■ **WHAT YOU WILL DO**
Could you give the entries again, exactly as written?

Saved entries
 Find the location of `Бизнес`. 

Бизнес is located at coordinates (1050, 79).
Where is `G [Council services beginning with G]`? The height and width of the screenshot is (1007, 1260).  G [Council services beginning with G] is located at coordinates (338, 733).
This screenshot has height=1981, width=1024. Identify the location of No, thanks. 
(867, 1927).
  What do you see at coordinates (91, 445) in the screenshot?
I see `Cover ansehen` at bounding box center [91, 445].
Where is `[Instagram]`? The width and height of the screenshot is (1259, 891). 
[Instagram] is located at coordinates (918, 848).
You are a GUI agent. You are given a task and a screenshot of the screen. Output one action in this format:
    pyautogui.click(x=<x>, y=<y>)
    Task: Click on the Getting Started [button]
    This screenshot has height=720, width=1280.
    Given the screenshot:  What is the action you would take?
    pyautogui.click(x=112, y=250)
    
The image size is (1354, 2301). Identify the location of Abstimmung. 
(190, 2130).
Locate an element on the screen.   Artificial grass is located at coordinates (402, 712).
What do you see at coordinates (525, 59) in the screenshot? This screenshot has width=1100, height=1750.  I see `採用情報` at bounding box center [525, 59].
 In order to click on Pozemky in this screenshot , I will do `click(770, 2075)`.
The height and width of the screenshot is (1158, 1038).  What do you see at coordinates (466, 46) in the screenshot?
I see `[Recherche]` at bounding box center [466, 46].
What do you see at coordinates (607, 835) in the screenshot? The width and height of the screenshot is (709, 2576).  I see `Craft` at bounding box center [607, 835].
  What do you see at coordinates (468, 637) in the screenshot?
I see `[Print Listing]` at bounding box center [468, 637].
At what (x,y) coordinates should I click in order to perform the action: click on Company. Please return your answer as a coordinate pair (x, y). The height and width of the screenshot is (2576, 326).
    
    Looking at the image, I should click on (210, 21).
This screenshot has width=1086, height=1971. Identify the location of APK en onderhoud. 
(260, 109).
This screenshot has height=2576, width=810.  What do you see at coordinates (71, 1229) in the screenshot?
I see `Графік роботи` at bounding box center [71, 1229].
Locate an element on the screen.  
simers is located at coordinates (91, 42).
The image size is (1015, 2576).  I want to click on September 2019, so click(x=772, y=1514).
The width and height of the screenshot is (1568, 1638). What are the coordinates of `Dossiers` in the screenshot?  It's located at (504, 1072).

■ **EXERCISE RESULT**
 Find the location of `Бизнес`. 

Бизнес is located at coordinates (1050, 79).
Where is `G [Council services beginning with G]`? The height and width of the screenshot is (1007, 1260).  G [Council services beginning with G] is located at coordinates (338, 733).
This screenshot has height=1981, width=1024. Identify the location of No, thanks. 
(867, 1927).
  What do you see at coordinates (91, 445) in the screenshot?
I see `Cover ansehen` at bounding box center [91, 445].
Where is `[Instagram]`? The width and height of the screenshot is (1259, 891). 
[Instagram] is located at coordinates (918, 848).
You are a GUI agent. You are given a task and a screenshot of the screen. Output one action in this format:
    pyautogui.click(x=<x>, y=<y>)
    Task: Click on the Getting Started [button]
    This screenshot has height=720, width=1280.
    Given the screenshot:  What is the action you would take?
    pyautogui.click(x=112, y=250)
    
The image size is (1354, 2301). Identify the location of Abstimmung. 
(190, 2130).
Locate an element on the screen.   Artificial grass is located at coordinates (402, 712).
What do you see at coordinates (525, 59) in the screenshot? This screenshot has width=1100, height=1750.  I see `採用情報` at bounding box center [525, 59].
 In order to click on Pozemky in this screenshot , I will do `click(770, 2075)`.
The height and width of the screenshot is (1158, 1038).  What do you see at coordinates (466, 46) in the screenshot?
I see `[Recherche]` at bounding box center [466, 46].
What do you see at coordinates (607, 835) in the screenshot? The width and height of the screenshot is (709, 2576).  I see `Craft` at bounding box center [607, 835].
  What do you see at coordinates (468, 637) in the screenshot?
I see `[Print Listing]` at bounding box center [468, 637].
At what (x,y) coordinates should I click in order to perform the action: click on Company. Please return your answer as a coordinate pair (x, y). The height and width of the screenshot is (2576, 326).
    
    Looking at the image, I should click on (210, 21).
This screenshot has width=1086, height=1971. Identify the location of APK en onderhoud. 
(260, 109).
This screenshot has height=2576, width=810.  What do you see at coordinates (71, 1229) in the screenshot?
I see `Графік роботи` at bounding box center [71, 1229].
Locate an element on the screen.  
simers is located at coordinates (91, 42).
The image size is (1015, 2576).  I want to click on September 2019, so click(x=772, y=1514).
The width and height of the screenshot is (1568, 1638). What are the coordinates of `Dossiers` in the screenshot?  It's located at (504, 1072).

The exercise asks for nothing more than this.